* [What you need to do] Retype all entries exactly as they stand, excluding pictures.

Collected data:
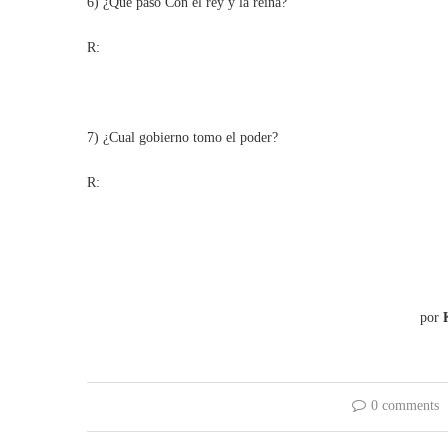
6) ¿Qué paso Con el rey y la reina?
R:
7) ¿Cual gobierno tomo el poder?
R:
por
K
0 comments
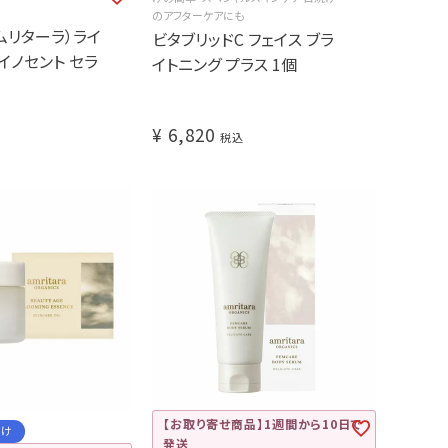
のアフターケアにも
（アムリターラ）ライ
ビタブリッドC フェイス ブラ
イノセント セラ
イトニング プラス 1個
¥
6,820
税込
【お取り寄せ商品】1週間から10日で
届け
発送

* [Answer for the task]
6) ¿Qué paso Con el rey y la reina?
R:
7) ¿Cual gobierno tomo el poder?
R:
por
K
0 comments
のアフターケアにも
（アムリターラ）ライ
ビタブリッドC フェイス ブラ
イノセント セラ
イトニング プラス 1個
¥
6,820
税込
【お取り寄せ商品】1週間から10日で
届け
発送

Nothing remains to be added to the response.